Canadian Neuromuscular Disease Registry (CNDR)

The Canadian Neuromuscular Disease Registry (CNDR) is a nationwide registry of people diagnosed with neuromuscular diseases. It collects important medical information from patients across the country to improve understanding of neuromuscular disease, facilitate research collaborations, and accelerate the development of new therapies.

From 2011 to 2014, ALS Canada provided initial support to build the foundation of a national registry for ALS housed in the CNDR. The registry was designed to learn more about the clinical aspects of Canadians living with ALS and the care they receive.

Learn more about CNDR
Logo for the Canadian Neuromuscular Disease Registry (CNDR)

Impact

Since its inception, the CNDR has recruited over 1500 people living with ALS.

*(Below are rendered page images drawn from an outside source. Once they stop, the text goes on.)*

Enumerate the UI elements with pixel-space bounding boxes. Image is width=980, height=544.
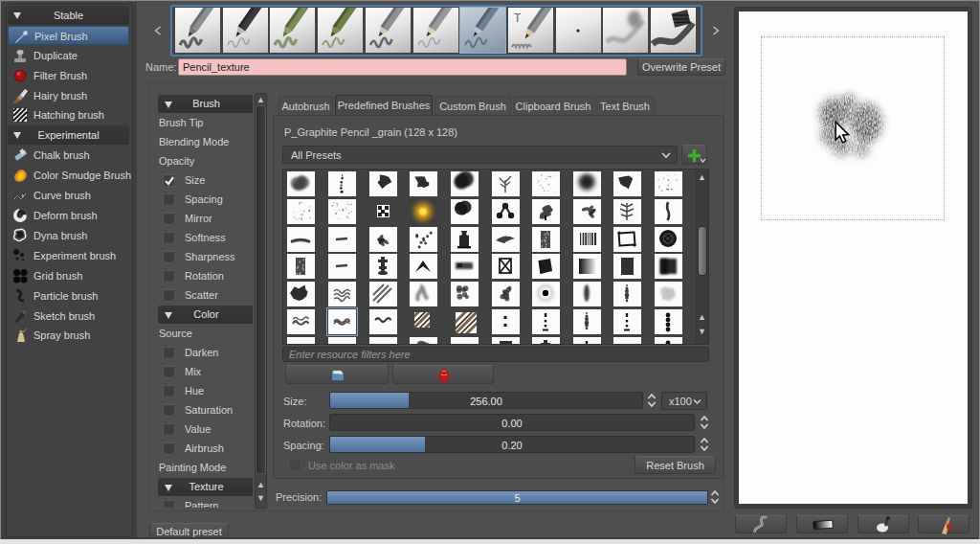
svg-text:T: T [514, 11, 522, 25]
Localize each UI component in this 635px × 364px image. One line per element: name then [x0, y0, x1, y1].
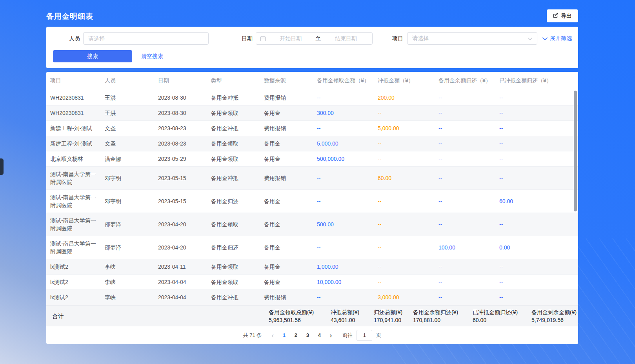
cell-offset-return: -- [495, 213, 578, 236]
cell-source: 备用金 [260, 274, 313, 289]
cell-person: 李峡 [101, 289, 154, 305]
cell-person: 王洪 [101, 105, 154, 120]
page-number-button[interactable]: 2 [291, 330, 301, 341]
cell-offset-amount: -- [374, 274, 435, 289]
page-number-button[interactable]: 1 [279, 330, 289, 341]
cell-project: 测试-南昌大学第一附属医院 [46, 189, 101, 213]
cell-offset-amount: -- [374, 189, 435, 213]
cell-person: 邵梦泽 [101, 236, 154, 259]
cell-balance-return: -- [435, 289, 495, 305]
cell-type: 备用金领取 [207, 259, 260, 274]
cell-withdraw-amount: -- [313, 189, 374, 213]
cell-offset-return: -- [495, 105, 578, 120]
cell-person: 邵梦泽 [101, 213, 154, 236]
prev-page-icon[interactable]: ‹ [268, 330, 277, 341]
cell-balance-return: -- [435, 259, 495, 274]
cell-offset-amount: 200.00 [374, 90, 435, 105]
date-filter-label: 日期 [242, 32, 253, 45]
summary-item-label: 备用金剩余金额(¥) [531, 309, 577, 316]
cell-offset-amount: 5,000.00 [374, 120, 435, 136]
cell-offset-amount: 60.00 [374, 166, 435, 189]
cell-date: 2023-08-23 [154, 136, 207, 151]
summary-item-value: 170,941.00 [374, 317, 413, 324]
cell-balance-return: -- [435, 166, 495, 189]
person-select-input[interactable] [84, 35, 208, 42]
person-select[interactable] [83, 32, 209, 45]
start-date-input[interactable] [267, 35, 314, 42]
page-number-button[interactable]: 4 [314, 330, 324, 341]
summary-item: 备用金剩余金额(¥) 5,749,019.56 [531, 309, 577, 324]
goto-page-label: 前往 [342, 332, 353, 339]
summary-items: 备用金领取总额(¥) 5,963,501.56 冲抵总额(¥) 43,601.0… [269, 306, 577, 327]
cell-type: 备用金领取 [207, 151, 260, 166]
goto-page-input[interactable] [357, 330, 372, 341]
table-row: lx测试2 李峡 2023-04-11 备用金领取 备用金 1,000.00 -… [46, 259, 578, 274]
data-table-panel: 项目 人员 日期 类型 数据来源 备用金领取金额（¥） 冲抵金额（¥） 备用金余… [46, 72, 578, 344]
page-title: 备用金明细表 [46, 11, 93, 22]
cell-type: 备用金冲抵 [207, 166, 260, 189]
pagination-bar: 共 71 条 ‹ 1 2 3 4 › 前往 页 [46, 326, 578, 344]
petty-cash-table: 项目 人员 日期 类型 数据来源 备用金领取金额（¥） 冲抵金额（¥） 备用金余… [46, 72, 578, 305]
page-number-button[interactable]: 3 [302, 330, 313, 341]
search-button[interactable]: 搜索 [53, 50, 132, 62]
cell-project: lx测试2 [46, 274, 101, 289]
summary-item-value: 5,963,501.56 [269, 317, 331, 324]
cell-person: 李峡 [101, 274, 154, 289]
summary-item: 归还总额(¥) 170,941.00 [374, 309, 413, 324]
table-row: 测试-南昌大学第一附属医院 邓宇明 2023-05-15 备用金归还 备用金 -… [46, 189, 578, 213]
expand-filters-button[interactable]: 展开筛选 [542, 32, 572, 45]
cell-type: 备用金归还 [207, 236, 260, 259]
cell-withdraw-amount: 500.00 [313, 213, 374, 236]
cell-balance-return: 100.00 [435, 236, 495, 259]
cell-date: 2023-05-15 [154, 166, 207, 189]
vertical-scrollbar-thumb[interactable] [574, 91, 577, 211]
cell-source: 费用报销 [260, 289, 313, 305]
next-page-icon[interactable]: › [326, 330, 335, 341]
column-header-offset-return: 已冲抵金额归还（¥） [495, 72, 578, 90]
column-header-person: 人员 [101, 72, 154, 90]
cell-date: 2023-05-15 [154, 189, 207, 213]
summary-item-label: 冲抵总额(¥) [331, 309, 374, 316]
cell-balance-return: -- [435, 136, 495, 151]
date-range-picker[interactable]: 至 [256, 32, 373, 45]
cell-date: 2023-05-29 [154, 151, 207, 166]
cell-date: 2023-04-20 [154, 236, 207, 259]
cell-type: 备用金领取 [207, 213, 260, 236]
cell-offset-return: -- [495, 166, 578, 189]
cell-type: 备用金领取 [207, 136, 260, 151]
end-date-input[interactable] [323, 35, 369, 42]
cell-person: 文圣 [101, 136, 154, 151]
cell-type: 备用金领取 [207, 105, 260, 120]
cell-type: 备用金冲抵 [207, 289, 260, 305]
cell-balance-return: -- [435, 213, 495, 236]
expand-filters-label: 展开筛选 [550, 35, 572, 42]
cell-offset-amount: -- [374, 105, 435, 120]
cell-person: 满金娜 [101, 151, 154, 166]
chevron-down-icon [528, 35, 532, 42]
column-header-balance-return: 备用金余额归还（¥） [435, 72, 495, 90]
cell-offset-return: 60.00 [495, 189, 578, 213]
cell-date: 2023-08-30 [154, 105, 207, 120]
table-row: WH20230831 王洪 2023-08-30 备用金领取 备用金 300.0… [46, 105, 578, 120]
summary-item: 备用金余额归还(¥) 170,881.00 [413, 309, 473, 324]
cell-source: 费用报销 [260, 166, 313, 189]
cell-balance-return: -- [435, 105, 495, 120]
cell-withdraw-amount: -- [313, 90, 374, 105]
cell-balance-return: -- [435, 120, 495, 136]
summary-item: 备用金领取总额(¥) 5,963,501.56 [269, 309, 331, 324]
cell-project: WH20230831 [46, 90, 101, 105]
cell-project: 新建工程-刘-测试 [46, 120, 101, 136]
table-row: lx测试2 李峡 2023-04-04 备用金领取 备用金 10,000.00 … [46, 274, 578, 289]
goto-page-suffix: 页 [376, 332, 381, 339]
cell-offset-return: -- [495, 136, 578, 151]
cell-date: 2023-08-23 [154, 120, 207, 136]
cell-offset-return: -- [495, 259, 578, 274]
clear-search-button[interactable]: 清空搜索 [141, 50, 163, 62]
cell-offset-return: 0.00 [495, 236, 578, 259]
export-button[interactable]: 导出 [547, 9, 578, 22]
cell-balance-return: -- [435, 189, 495, 213]
project-select[interactable]: 请选择 [407, 32, 537, 45]
column-header-withdraw-amount: 备用金领取金额（¥） [313, 72, 374, 90]
cell-offset-amount: -- [374, 213, 435, 236]
drawer-handle[interactable] [0, 158, 4, 175]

Data collected has resulted in several important manuscripts highlighting the Canadian ALS landscape, including a measurement of time to diagnosis published in 2018*[1], that supported the need for the ReferALS initiative.

Learn about ReferALS

Today, the CNDR has become a valuable source of collecting real-world evidence data for newly approved ALS treatments in Canada, solidifying it as a critical part of the Canadian ALS ecosystem. This registry, alongside the Canadian ALS Best Practice Recommendations, works towards a standard of care for people living with ALS across the country.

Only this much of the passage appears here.